Data System przyglądała się zwyczajom Polaków na drogach w okresie „majówki”. Szczególnej kontroli została poddana prędkość na różnych rodzajach dróg oraz zachowania przed i za fotoradarem.
Najczęstszą przyczyną tragicznego bilansu długich weekendów okazuje się alkohol oraz nadmierna prędkość. Sposobem na brawurowych kierowców miały być fotoradary, które rozmnożyły się jak grzyby po deszczu od początku tego roku.
Zobacz także:
BEZPIECZEŃSTWO – SZKOŁA JAZDY RENAULT
Niestety, jak pokazują badania przeprowadzone przez Data System, nadal mamy ogromny problem z dostosowaniem odpowiedniej prędkości, a i same fotoradary nie są w stanie wpłynąć na zdjęcie nogi z gazu.
Według badań przeprowadzonych na próbce ok. miliona odczytów, najbezpieczniejszym typem drogi okazały się te w terenie zabudowanym, po których 80 proc. kierowców jeździ przepisowo, nie
przekraczając dopuszczalnej prędkości 50 km/h. Poza terenem zabudowanym, kierowców poruszających się z dozwoloną prędkością jest 60 proc. Najgorzej, według badań, przedstawia się sytuacja na autostradach, gdzie zaledwie 45 proc. kierowców jeździ zgodnie z przepisami ruchu drogowego.

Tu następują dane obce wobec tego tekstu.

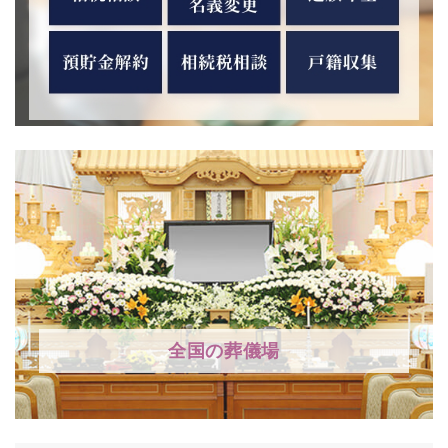
全国の葬儀場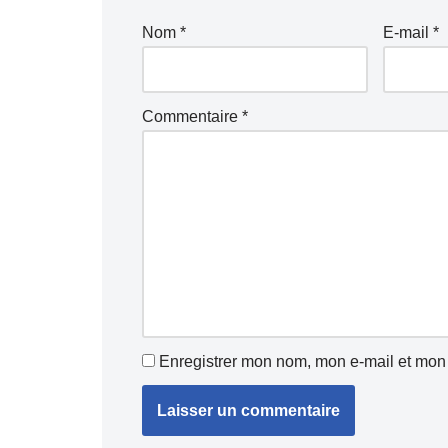
Nom
*
E-mail
*
Commentaire
*
Enregistrer mon nom, mon e-mail et mon 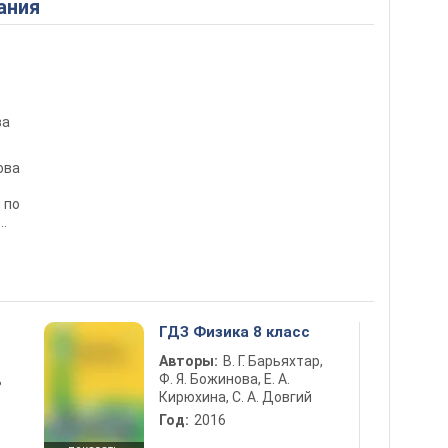
ания
ва
ова
 по
ию
ГДЗ Физика 8 класс
Авторы:
В. Г. Барьяхтар,
Ф. Я. Божинова, Е. А.
ь
Кирюхина, С. А. Довгий
Год:
2016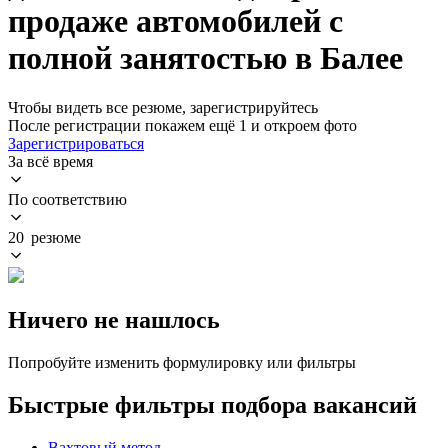
продаже автомобилей с
полной занятостью в Балее
Чтобы видеть все резюме, зарегистрируйтесь
После регистрации покажем ещё 1 и откроем фото
Зарегистрироваться
За всё время
По соответствию
20 резюме
Ничего не нашлось
Попробуйте изменить формулировку или фильтры
Быстрые фильтры подбора вакансий
Вахтовый метод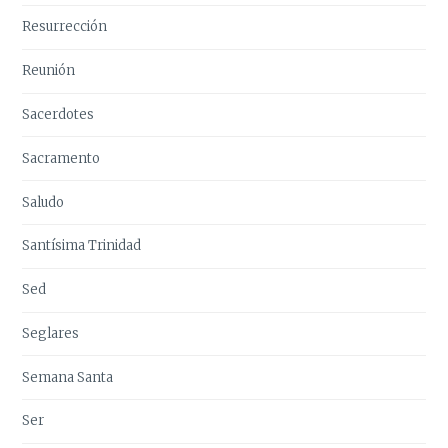
Resurrección
Reunión
Sacerdotes
Sacramento
Saludo
Santísima Trinidad
Sed
Seglares
Semana Santa
Ser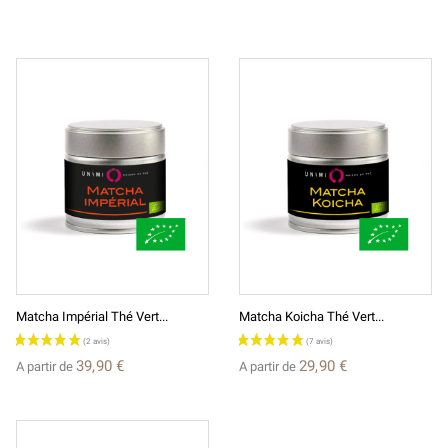
Matcha Impérial Thé Vert...
Matcha Koicha Thé Vert...
39,90 €
29,90 €
A partir de
A partir de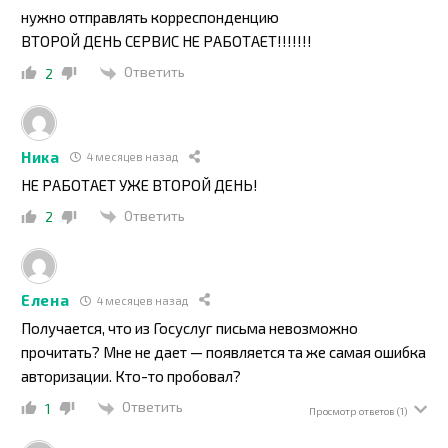
нужно отправлять корреспонденцию
ВТОРОЙ ДЕНЬ СЕРВИС НЕ РАБОТАЕТ!!!!!!!
Ответить
2
Ника
4 месяцев назад
НЕ РАБОТАЕТ УЖЕ ВТОРОЙ ДЕНЬ!
Ответить
2
Елена
4 месяцев назад
Получается, что из Госуслуг письма невозможно
прочитать? Мне не дает — появляется та же самая ошибка
авторизации. Кто-то пробовал?
Ответить
1
Просмотр ответов
(1)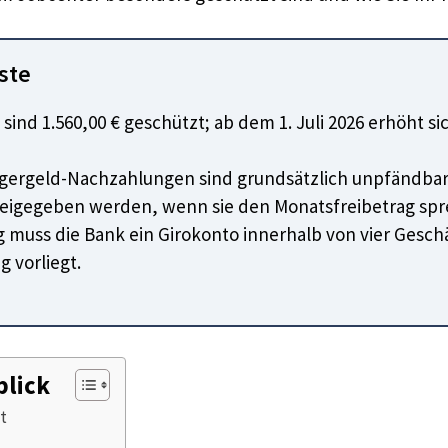
gste
 sind 1.560,00 € geschützt; ab dem 1. Juli 2026 erhöht 
gergeld-Nachzahlungen sind grundsätzlich unpfändbar,
freigegeben werden, wenn sie den Monatsfreibetrag sp
 muss die Bank ein Girokonto innerhalb von vier Gesch
 vorliegt.
blick
t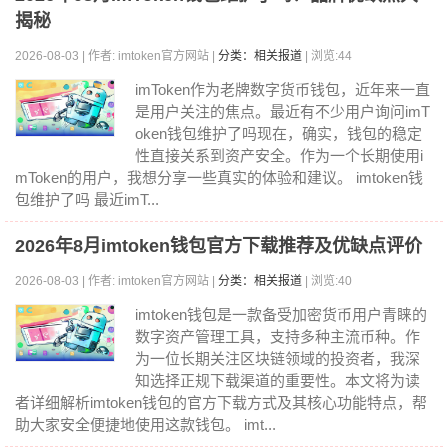
揭秘
2026-08-03 | 作者: imtoken官方网站 |
分类：相关报道
| 浏览:44
imToken作为老牌数字货币钱包，近年来一直
是用户关注的焦点。最近有不少用户询问imT
oken钱包维护了吗现在，确实，钱包的稳定
性直接关系到资产安全。作为一个长期使用i
mToken的用户，我想分享一些真实的体验和建议。 imtoken钱
包维护了吗 最近imT...
2026年8月imtoken钱包官方下载推荐及优缺点评价
2026-08-03 | 作者: imtoken官方网站 |
分类：相关报道
| 浏览:40
imtoken钱包是一款备受加密货币用户青睐的
数字资产管理工具，支持多种主流币种。作
为一位长期关注区块链领域的投资者，我深
知选择正规下载渠道的重要性。本文将为读
者详细解析imtoken钱包的官方下载方式及其核心功能特点，帮
助大家安全便捷地使用这款钱包。 imt...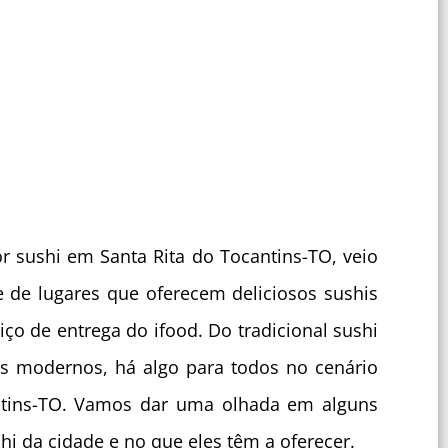
r sushi em Santa Rita do Tocantins-TO, veio
e de lugares que oferecem deliciosos sushis
ço de entrega do ifood. Do tradicional sushi
s modernos, há algo para todos no cenário
ntins-TO. Vamos dar uma olhada em alguns
i da cidade e no que eles têm a oferecer.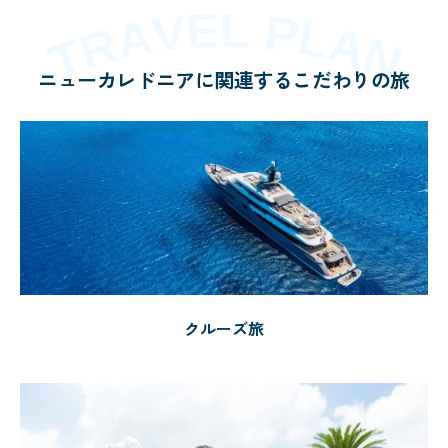
ニューカレドニアに関連するこだわりの旅
クルーズ旅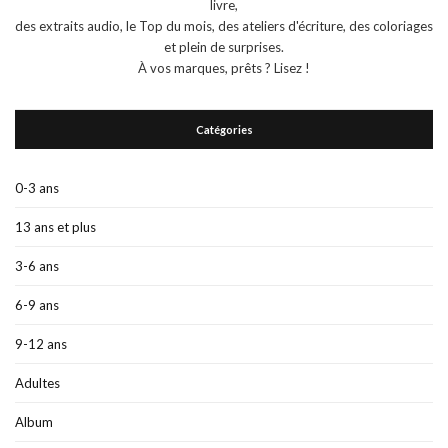
livre,
des extraits audio, le Top du mois, des ateliers d'écriture, des coloriages
et plein de surprises.
À vos marques, prêts ? Lisez !
Catégories
0-3 ans
13 ans et plus
3-6 ans
6-9 ans
9-12 ans
Adultes
Album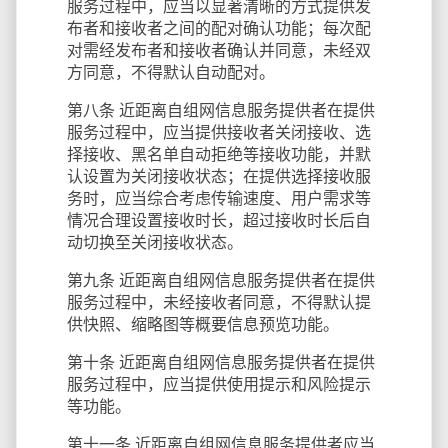
服务过程中，应当以显著清晰的方式提供发
布者和接收者之间的配对确认功能；每次配
对需经发布者和接收者确认并同意，未经双
方同意，不得默认自动配对。
第八条 近距离自组网信息服务提供者在提供
服务过程中，应当提供接收者关闭接收、选
择接收、黑名单自动拒绝等接收功能，并默
认设置为关闭接收状态；在提供选择接收服
务时，应当综合考虑传输速度、用户需求等
情况合理设置接收时长，超过接收时长后自
动切换至关闭接收状态。
第九条 近距离自组网信息服务提供者在提供
服务过程中，未经接收者同意，不得默认提
供快照、缩略图等概要信息预览功能。
第十条 近距离自组网信息服务提供者在提供
服务过程中，应当提供使用提示和风险提示
等功能。
第十一条 近距离自组网信息服务提供者应当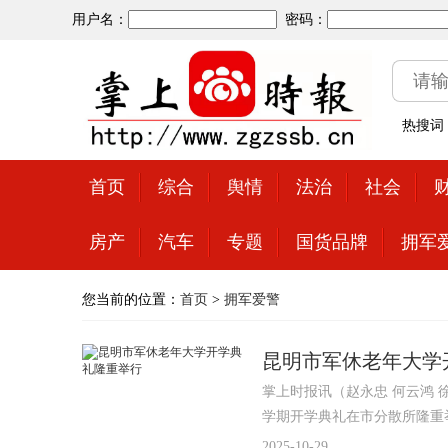
用户名：
密码：
热搜词
首页
综合
舆情
法治
社会
房产
汽车
专题
国货品牌
拥军
您当前的位置：
首页
>
拥军爱警
昆明市军休老年大学
掌上时报讯（赵永忠 何云鸿 徐
学期开学典礼在市分散所隆重
2025-10-29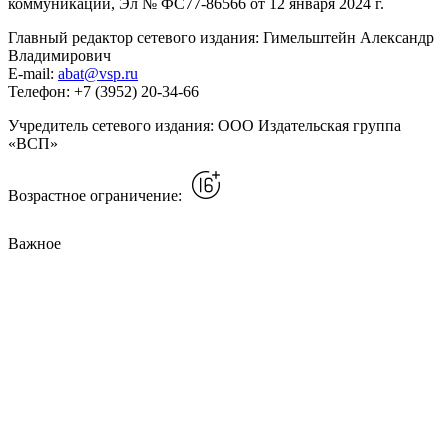
коммуникаций, Эл № ФС77-86566 от 12 января 2024 г.
Главный редактор сетевого издания: Гимельштейн Александр
Владимирович
E-mail:
abat@vsp.ru
Телефон: +7 (3952) 20-34-66
Учредитель сетевого издания: ООО Издательская группа
«ВСП»
Возрастное ограничение:
Важное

Równie niebezpiecznie przedstawia się sytuacja z fotoradarami. O ile 72 proc. kierowców zwalnia tuż przed fotoradarem, to jednak ponad połowa z nich zwiększa swoją prędkość tuż za fotoradarem. Nasuwa się więc pytanie, czy fotoradary na pewno spełniają swoją rolę?

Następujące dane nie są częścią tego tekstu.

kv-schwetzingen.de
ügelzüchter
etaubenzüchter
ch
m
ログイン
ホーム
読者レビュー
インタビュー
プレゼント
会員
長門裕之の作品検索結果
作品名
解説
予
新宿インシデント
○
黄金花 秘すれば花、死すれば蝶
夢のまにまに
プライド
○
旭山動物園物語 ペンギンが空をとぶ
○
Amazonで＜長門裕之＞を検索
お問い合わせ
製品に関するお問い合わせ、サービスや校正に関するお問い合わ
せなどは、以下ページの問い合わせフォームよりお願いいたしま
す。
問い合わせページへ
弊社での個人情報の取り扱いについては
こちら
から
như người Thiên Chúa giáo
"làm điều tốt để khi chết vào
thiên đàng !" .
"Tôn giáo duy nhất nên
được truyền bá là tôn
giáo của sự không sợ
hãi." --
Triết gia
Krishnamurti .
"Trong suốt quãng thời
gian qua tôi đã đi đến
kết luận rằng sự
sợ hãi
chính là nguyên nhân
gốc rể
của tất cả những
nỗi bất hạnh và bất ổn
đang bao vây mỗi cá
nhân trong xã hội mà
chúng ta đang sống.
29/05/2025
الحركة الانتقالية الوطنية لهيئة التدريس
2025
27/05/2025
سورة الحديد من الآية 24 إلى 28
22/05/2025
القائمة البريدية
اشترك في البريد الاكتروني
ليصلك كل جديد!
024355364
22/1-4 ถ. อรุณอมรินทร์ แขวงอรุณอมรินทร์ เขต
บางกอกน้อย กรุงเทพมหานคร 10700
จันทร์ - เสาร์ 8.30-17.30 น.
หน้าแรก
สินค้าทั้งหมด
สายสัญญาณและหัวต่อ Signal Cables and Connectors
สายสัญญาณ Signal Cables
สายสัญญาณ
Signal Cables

– Owszem, spełniają swoją rolę, ale nie w stosunku do wszystkich kierowców. Dla 56 proc. kierowców oddziałuje jedynie na odcinku 100 metrów przed fotoradarem. Kierowcy wtedy ograniczają prędkość, ale zaraz za nim przyspieszają, aby nadrobić czas poświęcony na zwolnienie. To błędne koło. Kierowcy bardzo szybko przyzwyczają się do miejsc, w których ustawione są żółte fotoradary i mechanicznie będą zwalniać, aby zaraz przyspieszyć. Ilość takich kierowców niestety, ale będzie rosła, bo świadomość lokalizacji nowych fotoradarów wśród kierowców jest coraz większa. Czy to będzie miało wpływ na bezpieczeństwo i zmniejszenie wypadków oraz śmiertelności na drogach? Nie sądzę, wahania prędkości jazdy mogą być bardzo niebezpieczne, zwłaszcza w obliczu zwiększenia liczby fotoradarów, a więc zwiększenia miejsc gdzie takie wahania będą występowały – podkreśla Prezes Zarządu Data System Group, Tomasz Waligóra.